Abstract

Background/Aim:The role of EndMT in IPF and its impact on airway pathophysiology remains unexplored. We previously reported size-based aberrant arterial remodelling in IPF and its impact on lung physiology. We now illustrate the role of EndMT in driving these changes 

Methods: Immunohistochemical staining for VE-cadherin (VCad), N-cadherin (Ncad), S100A4, and vimentin (Vn) was performed on lung resections from 13 IPF patients and 15 normal controls (NC). Junctional (Jn) and cytoplasmic (Cy) VCad+/- endothelial cell counts per mm of basement membrane were done. For S100A4, NCad and Vn, percent expression in pre-classified arteries (100-1000µm range) for total and intima, media, and adventitia was carried out. All image analyses was done using Image ProPlus7.0. 

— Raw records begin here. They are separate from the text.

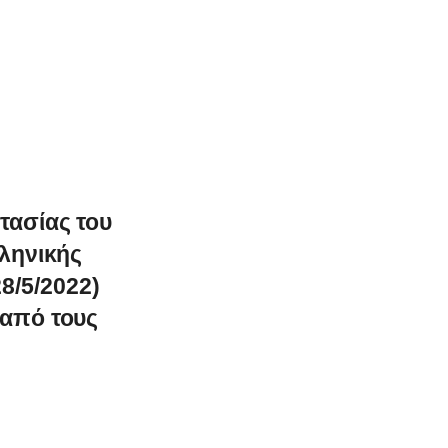
τασίας του
λληνικής
8/5/2022)
 από τους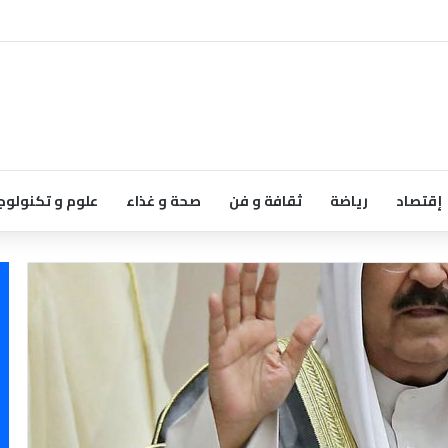
إقتصاد
رياضة
ثقافة و فن
صحة و غذاء
علوم و تكنولوج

Results: Compared to NC, cellular transition was noted in IPF arteries, with upregulated mesenchymal marker Ncad, S100A4 and Vn expression and downregulated VCad Jn+ endothelial cells. Quantitative analysis of NC showed 50% of total endothelial cells were VCad Jn+, was 20% in IPF (p <0.01), concomitantly, VCad Cy+ cells rose across all arterial ranges in IPF (p<0.01) than NC. Ncad and Vn expression were significantly higher across arterial ranges (p<0.0001 and p<0.001), while S100A was higher in small-mid-range arteries (p<0.001). Similar significant NCad and Vn expression was observed across sizes in intima, media, and adventitia. Furthermore, intimal Vn significantly affected %DLCO (r'=-0.62, p=0.04) while increase in Vn and Ncad impacted arterial thickness (r'=0.55, p=0.04 and r'=0.61, p=0.02). 

Conclusion: Our study indicated that EndMT is a crucial phenomenon in arterial remodelling and adversely impacts IPF vascular pathophysiology.